「袖振り合うも多生の縁」の語源は?
次に「袖振り合うも多生の縁」の語源についてです。仏教の考え方や用語の解説が加わりますので都度確認しながら見ていきましょう。
まず語源を知る上でキーワードとなるのは仏教用語である「多生」です。六道(ろくどう)を輪廻(りんね)することで何度も生まれ変わることを意味します。
「六道」
死後に向かう六つの世界のこと。生前の業(ごう)によって決められる(悪い行いをすれば地獄へ、良い行いをすれば平和な天へ、というように)。
「輪廻」
死後に無限に再生を繰り返すこと。人間の本質とは霊魂であり、生前の業によって定められた場所であるべき姿に生まれ変わる。再び人間になる場合もあれば、動物になる者もいる。
「業」
人間が生む善悪の行為のこと。また、その前世での行為により現世で受ける報いや結果のこと。自らの行いが自らに返ってくることを「自業自得(じごうじとく)」という。
つまり「多生」とは前世での行いが来世に影響を与えながら何度も生まれ変わることをいい、「多生の縁」とはその中で結ばれた「縁」のことを表すのです。また「縁」は「因縁(いんねん)」ともいわれます。
1.仏語。物事が生じる直接の力である因と、それを助ける間接の条件である縁。すべての物事はこの二つの働きによって起こると説く。
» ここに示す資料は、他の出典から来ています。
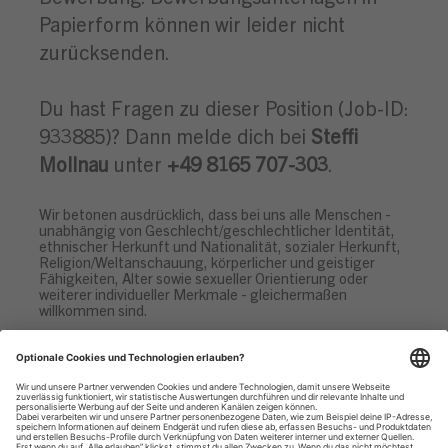
Papierform können wir leider nicht
zurücksenden.
Du hast Fragen zu dieser Position (Job-ID:
933885)? Dann melde dich bei
Steffi
Mollnau
unter
+49 8165 707-303
.
Wir betonen ausdrücklich, dass bei uns alle Menschen -
unabhängig von Geschlecht/geschlechtlicher Identität,
ethnischer Herkunft und Nationalität, sozialer Herkunft,
Religion/Weltanschauung, körperlicher und geistiger
Fähigkeiten, Alter sowie sexueller Orientierung oder
weiterer individueller Merkmale - gleichermaßen
willkommen sind.
Datenschutzhinweise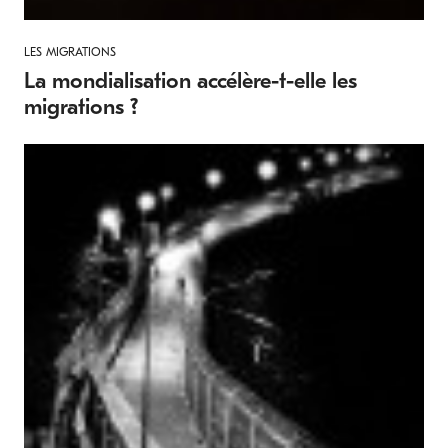
LES MIGRATIONS
La mondialisation accélère-t-elle les
migrations ?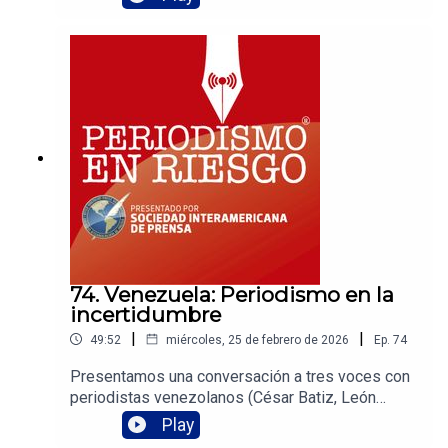
visión de lo que pasa en los medios con el papel
de la mujer.
74. Venezuela: Periodismo en la
incertidumbre
|
|
49:52
miércoles, 25 de febrero de 2026
Ep.
74
Presentamos una conversación a tres voces con
periodistas venezolanos (César Batiz, León
Hernández y Marianela Balbi) que ven con
Play
preocupación lo que pasa en su país y que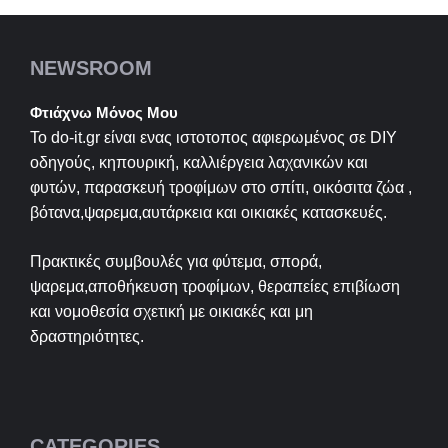
NEWSROOM
Φτιάχνω Μόνος Μου
Το do-it.gr είναι ενας ιστοτοπος αφιερωμένος σε
DIY
οδηγούς, κηπουρική, καλλιέργεια λαχανικών και
φυτών, παρασκευή τροφίμων στο σπίτι, οικόσιτα ζώα ,
βότανα,ψαρεμα,αυτάρκεια και οικιακές κατασκευές.
Πρακτικές συμβουλές για φύτεμα, σπορά,
ψαρεμα,αποθήκευση τροφίμων, θεραπείες επιβίωση
και νομοθεσία σχετική με οικιακές και μη
δραστηριότητες.
CATEGORIES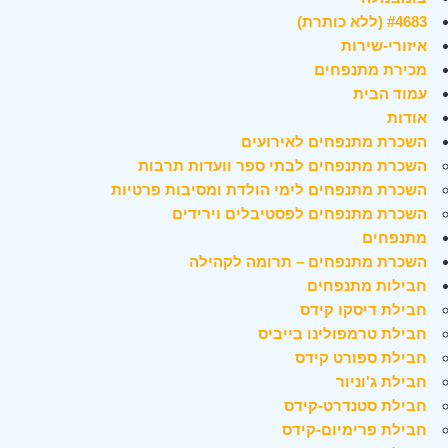
#4683 (ללא כותרת)
איזורי-שירות
מכירת מתנפחים
עמוד הבית
אודות
השכרת מתנפחים לאירועים
השכרת מתנפחים לבתי ספר וועדות תרבות
השכרת מתנפחים לימי הולדת ומסיבות פרטיות
השכרת מתנפחים לפסטיבלים וירידים
מתנפחים
השכרת מתנפחים – תרומה לקהילה
חבילות מתנפחים
חבילת דיסקו קידס
חבילת טרמפולינו בייביס
חבילת ספורט קידס
חבילת ג'וניור
חבילת סטנדרט-קידס
חבילת פרימיום-קידס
2.前世から定まった運命。宿命。「出会ったのも何かの因縁だろう」
3.以前からの関係。ゆかり。「父の代から因縁の深い土地」
4.物事の起こり。由来。理由。「いわれ因縁」「因縁話」
5.言いがかり。
出典:デジタル大辞泉(小学館)「因縁」
何度も生死を繰り返し、一つ一つの行いが未来・来世に影響を与えているという仏教の考えから、「袖振り合うも多生の縁」は全ての出会いや出来事は必然であるという意味を表すようになりました。